WHAT THE TASK ASKS =>
Copy each line of the data below exactly, leaving out pictures.

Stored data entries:
-- Opening Marker --
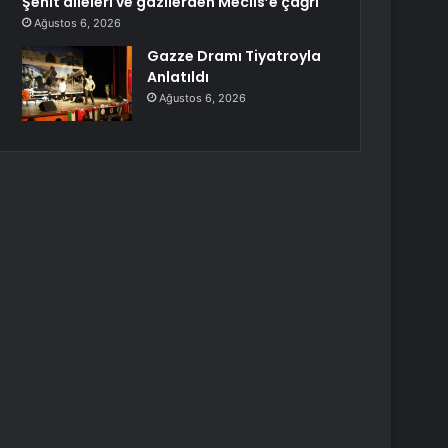
Şehit aileleri ve gazilerden Meclis’e çağrı
Ağustos 6, 2026
Gazze Dramı Tiyatroyla
Anlatıldı
Ağustos 6, 2026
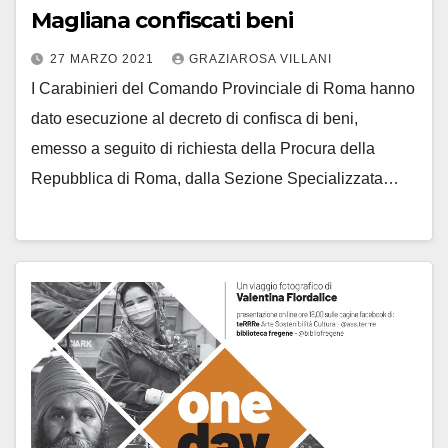
Magliana confiscati beni
27 MARZO 2021
GRAZIAROSA VILLANI
I Carabinieri del Comando Provinciale di Roma hanno
dato esecuzione al decreto di confisca di beni,
emesso a seguito di richiesta della Procura della
Repubblica di Roma, dalla Sezione Specializzata…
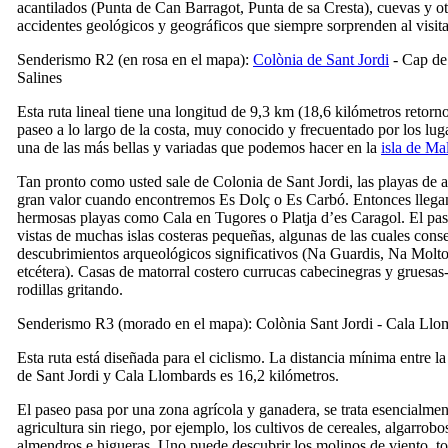
acantilados (
Punta de Can Barragot
,
Punta de sa Cresta
), cuevas y o
accidentes geológicos y geográficos que siempre sorprenden al visita
Senderismo R2 (en rosa en el mapa):
Colònia de Sant Jordi
-
Cap de
Salines
Esta ruta lineal tiene una longitud de 9,3 km (18,6 kilómetros retorno
paseo a lo largo de la costa, muy conocido y frecuentado por los lug
una de las más bellas y variadas que podemos hacer en la
isla de Ma
Tan pronto como usted sale
de Colonia de Sant Jordi
, las playas de 
gran valor cuando encontremos
Es Dolç
o
Es Carbó
. Entonces lleg
hermosas playas como
Cala en Tugores
o
Platja d’es Caragol
. El pa
vistas de muchas islas costeras pequeñas, algunas de las cuales cons
descubrimientos arqueológicos significativos (
Na Guardis
,
Na Molt
etcétera). Casas de matorral costero currucas cabecinegras y gruesas
rodillas gritando.
Senderismo R3 (morado en el mapa):
Colònia Sant Jordi
-
Cala Llo
Esta ruta está diseñada para el ciclismo. La distancia mínima entre
la
de Sant Jordi
y
Cala Llombards
es 16,2 kilómetros.
El paseo pasa por una zona agrícola y ganadera, se trata esencialme
agricultura sin riego, por ejemplo, los cultivos de cereales, algarrobo
almendros e higueras. Uno puede descubrir los molinos de viento, to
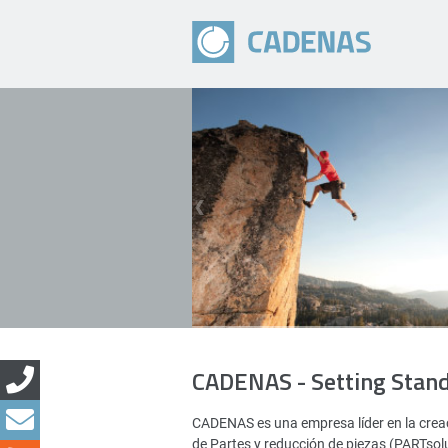
CADENAS - Setting Stan
CADENAS es una empresa líder en la creac
de Partes y reducción de piezas (PARTsol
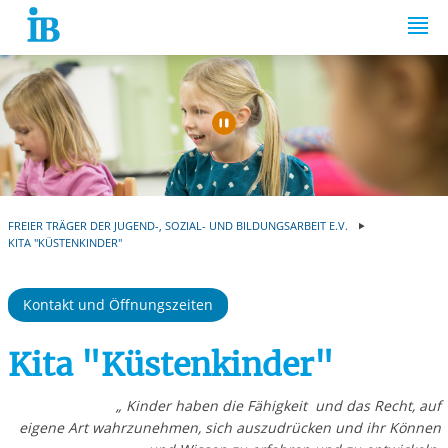
Springe zum Inhalt
Automatische Wiede
FREIER TRÄGER DER JUGEND-, SOZIAL- UND BILDUNGSARBEIT E.V.
KITA "KÜSTENKINDER"
Kontakt und Öffnungszeiten
Kita "Küstenkinder"
„ Kinder haben die Fähigkeit und das Recht, auf
eigene Art wahrzunehmen, sich auszudrücken und ihr Können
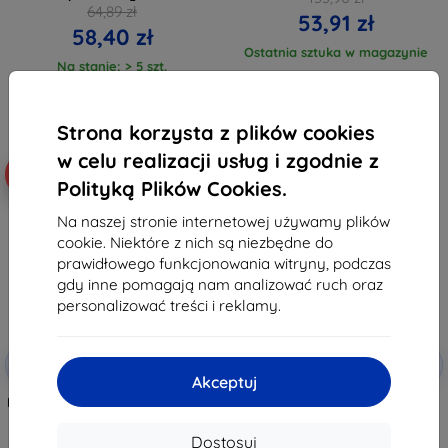
64,89 zł
53,91 zł
58,40 zł
Ostatnia sztuka w magazynie
Na stanie: > 5 szt.
Strona korzysta z plików cookies
w celu realizacji usług i zgodnie z
-63%
-19%
Polityką Plików Cookies.
Na naszej stronie internetowej używamy plików
cookie. Niektóre z nich są niezbędne do
prawidłowego funkcjonowania witryny, podczas
gdy inne pomagają nam analizować ruch oraz
personalizować treści i reklamy.
Zniżka z
Zniżka z
-10%
-10%
EXTRA10
EXTRA10
kuponem
kuponem
Akceptuj
Eiger Mountain Black Privacy 360
Zestaw 2 szkieł ochronnych
TSP hartowane szkło ochronne
Spigen Glass tR EZ Fit Optik Pro,
do iPad Air 11 (2024)
space gray - iPad Air 13" 2024 /
Dostosuj
iPad Air 11" 2024 (AGL07801)
220,90 zł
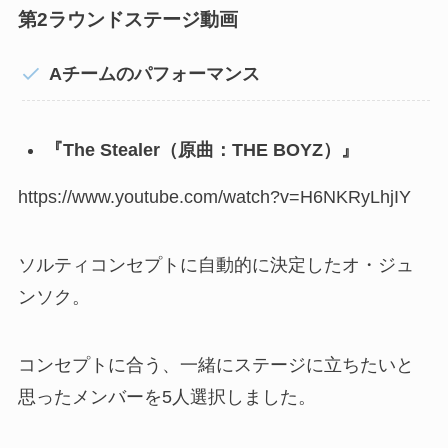
第2ラウンドステージ動画
Aチームのパフォーマンス
『The Stealer（原曲：THE BOYZ）』
https://www.youtube.com/watch?v=H6NKRyLhjIY
ソルティコンセプトに自動的に決定したオ・ジュ
ンソク。
コンセプトに合う、一緒にステージに立ちたいと
思ったメンバーを5人選択しました。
-- Closing Marker --
YOUR RESPONSE =>
Şehit aileleri ve gazilerden Meclis’e çağrı
Ağustos 6, 2026
Gazze Dramı Tiyatroyla
Anlatıldı
Ağustos 6, 2026
Magliana confiscati beni
27 MARZO 2021
GRAZIAROSA VILLANI
I Carabinieri del Comando Provinciale di Roma hanno
dato esecuzione al decreto di confisca di beni,
emesso a seguito di richiesta della Procura della
Repubblica di Roma, dalla Sezione Specializzata…
acantilados (
Punta de Can Barragot
,
Punta de sa Cresta
), cuevas y o
accidentes geológicos y geográficos que siempre sorprenden al visita
Senderismo R2 (en rosa en el mapa):
Colònia de Sant Jordi
-
Cap de
Salines
Esta ruta lineal tiene una longitud de 9,3 km (18,6 kilómetros retorno
paseo a lo largo de la costa, muy conocido y frecuentado por los lug
una de las más bellas y variadas que podemos hacer en la
isla de Ma
Tan pronto como usted sale
de Colonia de Sant Jordi
, las playas de 
gran valor cuando encontremos
Es Dolç
o
Es Carbó
. Entonces lleg
hermosas playas como
Cala en Tugores
o
Platja d’es Caragol
. El pa
vistas de muchas islas costeras pequeñas, algunas de las cuales cons
descubrimientos arqueológicos significativos (
Na Guardis
,
Na Molt
etcétera). Casas de matorral costero currucas cabecinegras y gruesas
rodillas gritando.
Senderismo R3 (morado en el mapa):
Colònia Sant Jordi
-
Cala Llo
Esta ruta está diseñada para el ciclismo. La distancia mínima entre
la
de Sant Jordi
y
Cala Llombards
es 16,2 kilómetros.
El paseo pasa por una zona agrícola y ganadera, se trata esencialme
agricultura sin riego, por ejemplo, los cultivos de cereales, algarrobo
almendros e higueras. Uno puede descubrir los molinos de viento, to
CADENAS - Setting Stan
CADENAS es una empresa líder en la creac
de Partes y reducción de piezas (PARTsol
Springe zum Inhalt
Automatische Wiede
FREIER TRÄGER DER JUGEND-, SOZIAL- UND BILDUNGSARBEIT E.V.
KITA "KÜSTENKINDER"
Kontakt und Öffnungszeiten
Kita "Küstenkinder"
„ Kinder haben die Fähigkeit und das Recht, auf
eigene Art wahrzunehmen, sich auszudrücken und ihr Können
64,89 zł
53,91 zł
58,40 zł
Ostatnia sztuka w magazynie
Na stanie: > 5 szt.
Strona korzysta z plików cookies
w celu realizacji usług i zgodnie z
-63%
-19%
Polityką Plików Cookies.
Na naszej stronie internetowej używamy plików
cookie. Niektóre z nich są niezbędne do
prawidłowego funkcjonowania witryny, podczas
gdy inne pomagają nam analizować ruch oraz
personalizować treści i reklamy.
Zniżka z
Zniżka z
-10%
-10%
EXTRA10
EXTRA10
kuponem
kuponem
Akceptuj
Eiger Mountain Black Privacy 360
Zestaw 2 szkieł ochronnych
TSP hartowane szkło ochronne
Spigen Glass tR EZ Fit Optik Pro,
do iPad Air 11 (2024)
space gray - iPad Air 13" 2024 /
Dostosuj
iPad Air 11" 2024 (AGL07801)
220,90 zł
第2ラウンドステージ動画
Aチームのパフォーマンス
『The Stealer（原曲：THE BOYZ）』
https://www.youtube.com/watch?v=H6NKRyLhjIY
ソルティコンセプトに自動的に決定したオ・ジュ
ンソク。
コンセプトに合う、一緒にステージに立ちたいと
思ったメンバーを5人選択しました。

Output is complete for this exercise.